Pour être clair, toutes les langues africaines ne suivent pas parfaitement ce schéma – il existe de la variation. En amharique, « tu » est anta (avec un t), suivant le motif sémitique afroasiatique de t pour la 2e personne. Dans certaines langues nilo-sahariennes comme le kanouri, les pronoms sont assez différents (kanouri « je » est ŋaye, « tu » nyin – tous deux nasaux, sans labiale). Mais la récurrence du m ~ n pour je est suffisamment répandue pour être frappante. Pour le niger-congo, on a même reconstruit que la langue proto-niger-congo (l’ancêtre hypothétique de toute la famille) possédait un pronom de première personne du singulier mV… (m + voyelle) et un pronom de deuxième personne mV… également, mais avec une voyelle différente[^5]. Une reconstruction faisant autorité, proposée par le linguiste Tom Güldemann, donne pour le proto-niger-congo la 1sg *mì/ (m + voyelle antérieure) et la 2sg *mù/ (m + voyelle postérieure)[^5]. Cela signifie que les centaines de langues niger-congo ont vraisemblablement hérité leur « je = m- » de cette source commune. Il est assez étonnant de penser que lorsqu’un locuteur zoulou dit mina, un locuteur peul dit mi et un locuteur akan dit me, ils reflètent tous un pronom utilisé en Afrique il y a des milliers d’années, bien avant l’agriculture, la métallurgie du fer ou toute civilisation connue.

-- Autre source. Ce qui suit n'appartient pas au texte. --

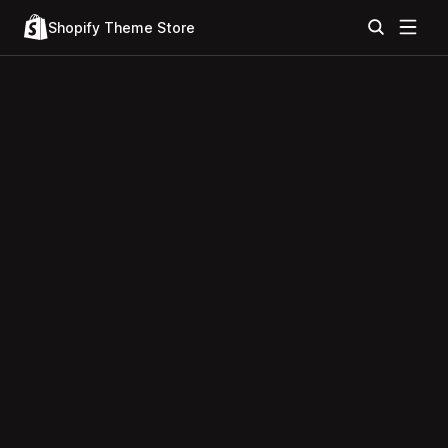
Shopify Theme Store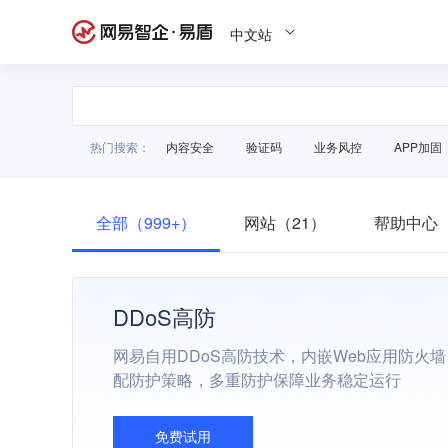
中文站
热门搜索：
内容安全
验证码
业务风控
APP加固
全部（999+）
网站（21）
帮助中心（
DDoS高防
网易自用DDoS高防技术，内嵌Web应用防火
配防护策略，多重防护保障业务稳定运行
免费试用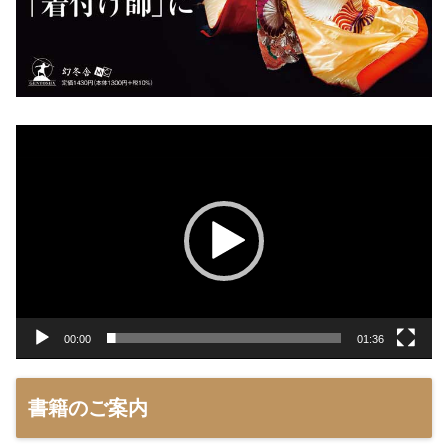
動
画
プ
レ
ー
ヤ
ー
00:00
01:36
書籍のご案内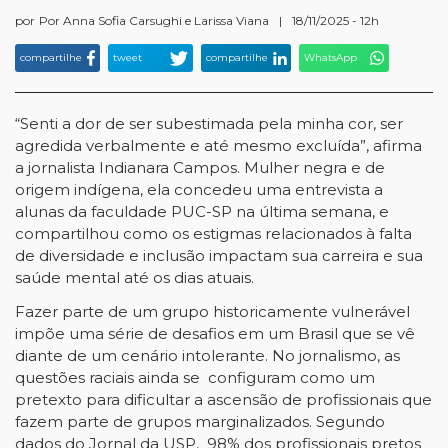
por
Por Anna Sofia Carsughi e Larissa Viana
|
18/11/2025 - 12h
compartilhe
tweet
compartilhe
WhatsApp
“Senti a dor de ser subestimada pela minha cor, ser
agredida verbalmente e até mesmo excluída”, afirma
a jornalista Indianara Campos. Mulher negra e de
origem indígena, ela concedeu uma entrevista a
alunas da faculdade PUC-SP na última semana, e
compartilhou como os estigmas relacionados à falta
de diversidade e inclusão impactam sua carreira e sua
saúde mental até os dias atuais.
Fazer parte de um grupo historicamente vulnerável
impõe uma série de desafios em um Brasil que se vê
diante de um cenário intolerante. No jornalismo, as
questões raciais ainda se configuram como um
pretexto para dificultar a ascensão de profissionais que
fazem parte de grupos marginalizados. Segundo
dados do Jornal da USP, 98% dos profissionais pretos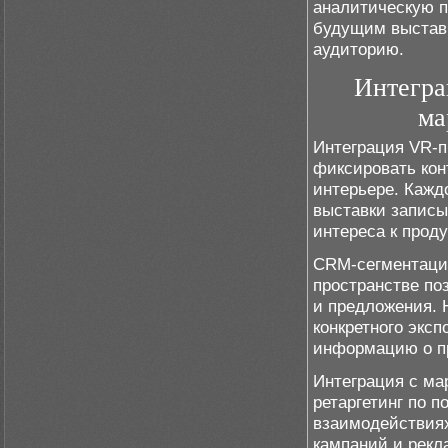
аналитическую п
будущим выставк
аудиторию.
Интегра
ма
Интеграция VR-п
фиксировать кон
интерьере. Кажд
выставки записы
интереса к прод
CRM-сегментация
пространстве по
и предложения. 
конкретного экс
информацию о пр
Интеграция с ма
ретаргетинг по 
взаимодействиях
кампаний и рекл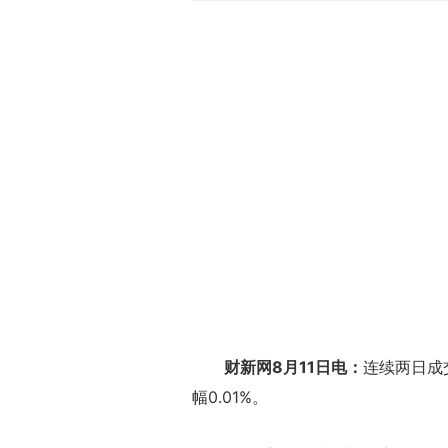
财新网8月11日电：
连续两日成
幅0.01%。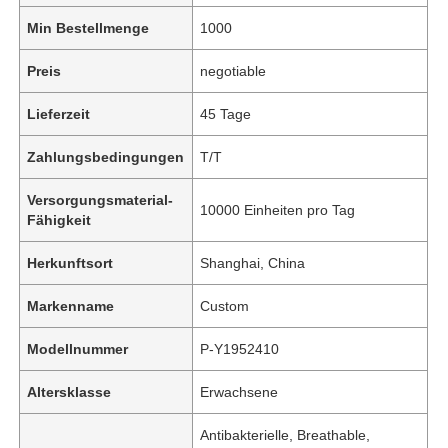
Min Bestellmenge
1000
Preis
negotiable
Lieferzeit
45 Tage
Zahlungsbedingungen
T/T
Versorgungsmaterial-
10000 Einheiten pro Tag
Fähigkeit
Herkunftsort
Shanghai, China
Markenname
Custom
Modellnummer
P-Y1952410
Altersklasse
Erwachsene
Antibakterielle, Breathable,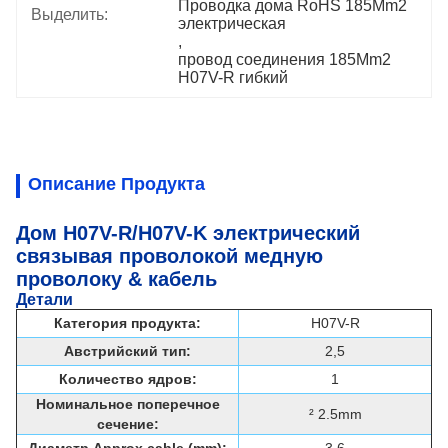
Проводка дома RoHS 185Mm2 
Выделить:
электрическая
, 
провод соединения 185Mm2 
H07V-R гибкий
Описание Продукта
Дом H07V-R/H07V-K электрический
связывая проволокой медную
проволоку & кабель
Детали
Категория продукта:
H07V-R
Австрийский тип:
2,5
Количество ядров:
1
Номинальное поперечное
² 2.5mm
сечение:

Qu’en est-il des langues à clic (khoïsan) ? Ces langues ont autrefois été regroupées par Greenberg en un seul ensemble, mais aujourd’hui les linguistes estiment qu’il existe au moins trois familles distinctes (khoe-kwadi, tuu et kx’a) plus quelques isolats (hadza, sandawe) qui ont en commun de posséder des clics[^11]. Toute similarité entre elles pourrait être due au contact ou simplement à des tendances partagées. Pourtant, même ici, les pronoms ont fourni des indices alléchants de connexion. Par exemple, on a reconstruit pour le proto-khoe (la famille incluant le nama/damara en Namibie) des pronoms comme *mi pour « je » et *ni pour « tu » (ou l’inverse), et des chercheurs ont noté que le sandawe (un isolat de Tanzanie) possède des formes pronominales très similaires[^6]. Une étude a mis en évidence des parallèles structurels entre les systèmes pronominaux du proto-khoe et ceux du sandawe, suggérant qu’ils pourraient être lointainement apparentés[^6]. Ce n’est pas une preuve concluante – loin de là – mais c’est exactement le type d’indice auquel on s’attendrait si toutes ces lignées africaines, en profondeur, dérivaient d’une source commune : des vestiges d’un ancien paradigme pronominal qui auraient survécu en fragments à travers le continent.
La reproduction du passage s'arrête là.